Friday, August 09, 2002

Hang 'em, I say. And flog 'em, too
OK, so I don't usually watch daytime TV, honest. But I was compelled to watch Trisha this morning. Generally any eponymous show on during daylight hours is to be avoided: Trisha, Esther, Oprah, Ricky, the late-TV-lamented Vanessa, et al. Oh, and Kilroy. But I'll save that rant for another time.

This morning it was Trisha's Challenge; three concerned partner/friends of fat women said how their wife/friend was really fat, ruining her life, their sex life, the universe. One guy, humiliatingly, held up the jogging pants his wife now wears in bed (I think, slightly stretching them at the waistband to make them look bigger), and then held up a black lacey thong and said he'd rather she wore that. Maybe he would, but they're not exactly comfortable, are they? I can just imagine a wet-behind-the-ears TV researcher saying to him; "OK, bring the biggest thing you have of hers, and, yeah, I see it now, something reallysmall." "But she never wore those thongs, even when she was thin." "That's OK, we'll get them for you."

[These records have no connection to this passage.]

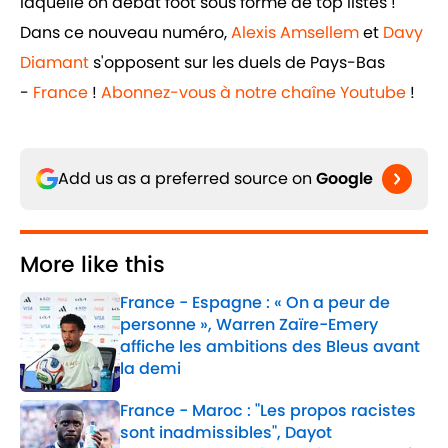
laquelle on débat foot sous forme de top listes !
Dans ce nouveau numéro,
Alexis Amsellem
et
Davy
Diamant
s'opposent sur les duels de Pays-Bas
-
France
!
Abonnez-vous à notre chaîne Youtube
!
Add us as a preferred source on
Google
More like this
France - Espagne : « On a peur de
personne », Warren Zaïre-Emery
affiche les ambitions des Bleus avant
la demi
Published by on Invalid Date
France - Maroc : "Les propos racistes
sont inadmissibles", Dayot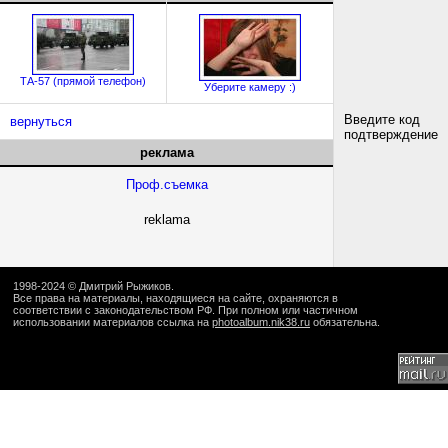
ТА-57 (прямой телефон)
Уберите камеру :)
Введите код
вернуться
подтверждение
реклама
Проф.съемка
reklama
1998-2024 ©
Дмитрий Рыжиков
.
Все права на материалы, находящиеся на сайте, охраняются в
соответствии с законодательством РФ. При полном или частичном
использовании материалов ссылка на
photoalbum.nik38.ru
обязательна.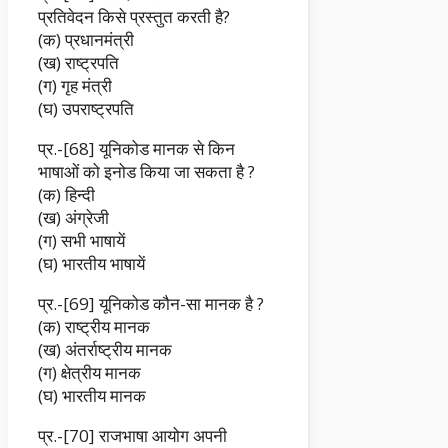
प्रतिवेदन किसे प्रस्तुत करती है?
(क) प्रधानमंत्री
(ख) राष्ट्रपति
(ग) गृह मंत्री
(घ) उपराष्ट्रपति
प्र.-[68] यूनिकोड मानक से किन
भाषाओं को इनोड किया जा सकता है ?
(क) हिन्दी
(ख) अंग्रेजी
(ग) सभी भाषायें
(घ) भारतीय भाषायें
प्र.-[69] यूनिकोड कौन-सा मानक है ?
(क) राष्ट्रीय मानक
(ख) अंतर्राष्ट्रीय मानक
(ग) क्षेत्रीय मानक
(घ) भारतीय मानक
प्र.-[70] राजभाषा आयोग अपनी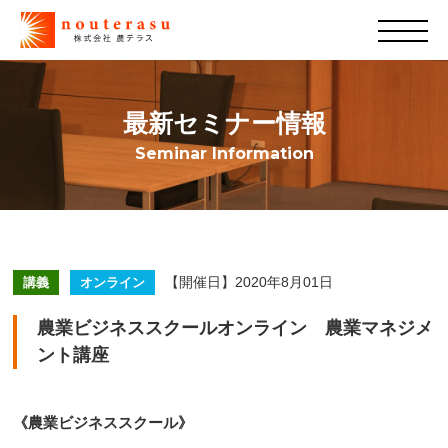
最新セミナー情報
Seminar Information
【開催日】2020年8月01日
講義
オンライン
農業ビジネススクールオンライン 農業マネジメ
ント講座
《農業ビジネススクール》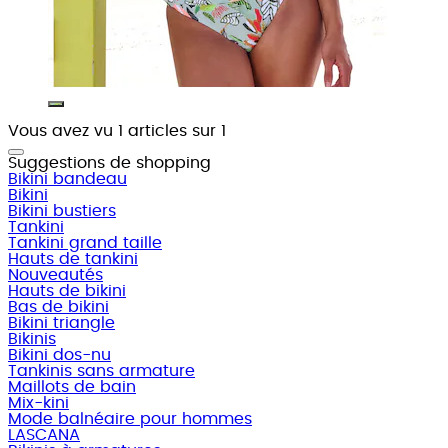
Vous avez vu 1 articles sur 1
Suggestions de shopping
Bikini bandeau
Bikini
Bikini bustiers
Tankini
Tankini grand taille
Hauts de tankini
Nouveautés
Hauts de bikini
Bas de bikini
Bikini triangle
Bikinis
Bikini dos-nu
Tankinis sans armature
Maillots de bain
Mix-kini
Mode balnéaire pour hommes
LASCANA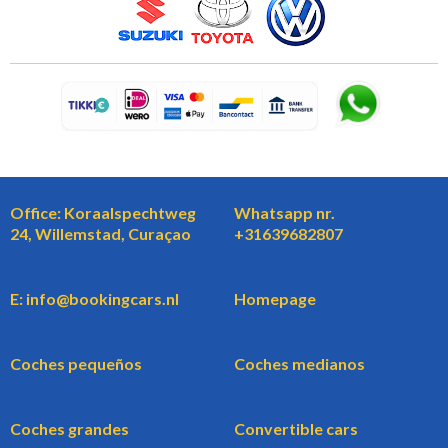
Office: Koraalspechtweg
Whatsapp nr.
24, Willemstad, Curaçao
+31639682807
E: info@bookingcars.nl
Homepage
Coches pequeños
Coches medianos
Coches grandes
Convertible cars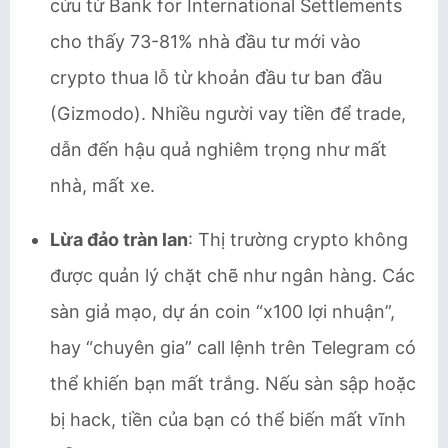
cứu từ Bank for International Settlements
cho thấy 73-81% nhà đầu tư mới vào
crypto thua lỗ từ khoản đầu tư ban đầu
(Gizmodo). Nhiều người vay tiền để trade,
dẫn đến hậu quả nghiêm trọng như mất
nhà, mất xe.
Lừa đảo tràn lan
: Thị trường crypto không
được quản lý chặt chẽ như ngân hàng. Các
sàn giả mạo, dự án coin “x100 lợi nhuận”,
hay “chuyên gia” call lệnh trên Telegram có
thể khiến bạn mất trắng. Nếu sàn sập hoặc
bị hack, tiền của bạn có thể biến mất vĩnh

All three showed before and after pictures. One guy held up his wife's size 8 skirt, and said she'd doubled in size. So she's a size 16 now; the average size of a UK women. I'm not saying this because I'm a size sixteen; she really didn't look well in the before pictures.

Daytime TV is bad enough without public humiliation rituals. When it got to the bit where the husbands gently berated their womanly wives; "it's for your own good, you know," I started feeling sick. I don't think that being fat "happens" to you (if, indeed these women were fat; I think if you can still go into a regular shop and buy clothes, you may be a little heavy, but ridicule is not required); I don't think fat people are victims.

I know how hard it is to lose weight, however well-intentioned friends and bystanders are. I don't think you have to pussyfoot around fat people, pretending they're thin to make them feel better, and telling them it's not their fault. I mean, clearly, I've eaten more than I should and exercised less than I ought; it's a simple input-output equation with some emotional stuff thrown in.

But undertaking a public flogging on national TV? Is this the modern day equivalent of a witch-hunt? Are not-so-fat people to be so demonised as to be hauled up before a jury of their peers? Hung in the market-square for all to see?

There's a delicate balance between a supportive, loving partner non-judgmentally helping you do something you want to do yourself, and him selling your relationship for his fifteen minutes of fame. Of course, I'm not qualified to judge, as I used the ultimate voting-with-my-hands tool (the OFF button) so never found out what the women really thought.